§ REQUIRED ACTION
Reproduce every entry that follows word for word, but omit the images.

§ DATA EXTRACTS
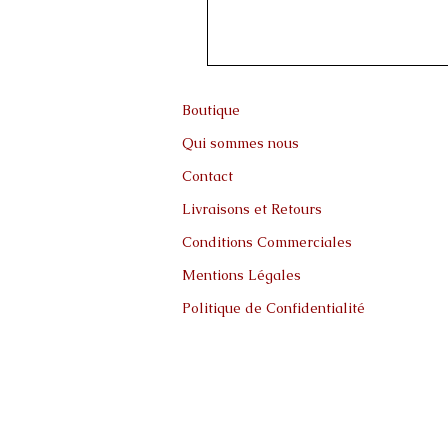
Boutique
Qui sommes nous
Contact
Livraisons et Retours
Conditions Commerciales
Mentions Légales
Politique de Confidentialité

§ TASK ANSWER
Boutique
Qui sommes nous
Contact
Livraisons et Retours
Conditions Commerciales
Mentions Légales
Politique de Confidentialité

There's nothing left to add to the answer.